-- TASK GOAL --
The required output is the stretch from the line containing "You might also be interested in these" through the line containing "Roundup Products Containing" in the records below, unaltered and with no pictures.

[RECORDS SHOWN]

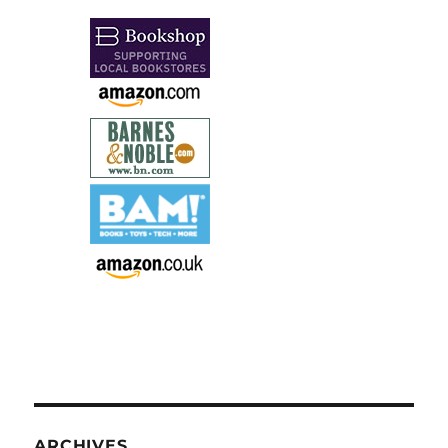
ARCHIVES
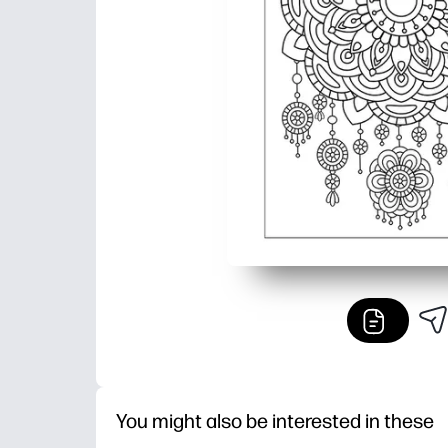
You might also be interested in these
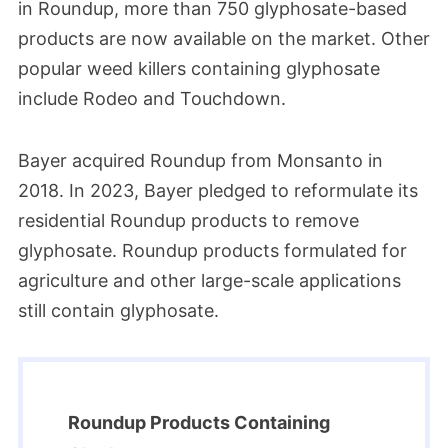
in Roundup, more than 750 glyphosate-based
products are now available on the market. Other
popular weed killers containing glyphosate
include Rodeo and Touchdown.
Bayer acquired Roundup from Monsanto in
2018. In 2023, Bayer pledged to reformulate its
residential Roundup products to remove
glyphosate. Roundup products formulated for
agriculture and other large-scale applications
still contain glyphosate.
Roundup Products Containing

[/RECORDS SHOWN]
[RECORDS SHOWN]

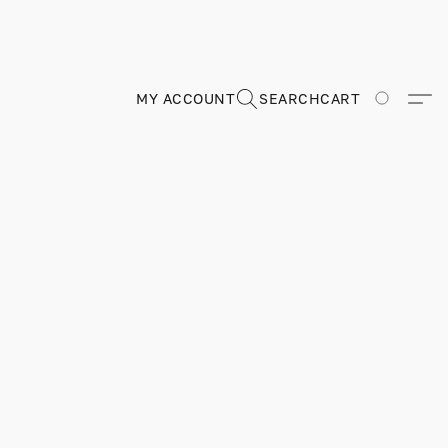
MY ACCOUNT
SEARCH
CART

[/RECORDS SHOWN]

-- RESPONSE --
You might also be interested in these
in Roundup, more than 750 glyphosate-based
products are now available on the market. Other
popular weed killers containing glyphosate
include Rodeo and Touchdown.
Bayer acquired Roundup from Monsanto in
2018. In 2023, Bayer pledged to reformulate its
residential Roundup products to remove
glyphosate. Roundup products formulated for
agriculture and other large-scale applications
still contain glyphosate.
Roundup Products Containing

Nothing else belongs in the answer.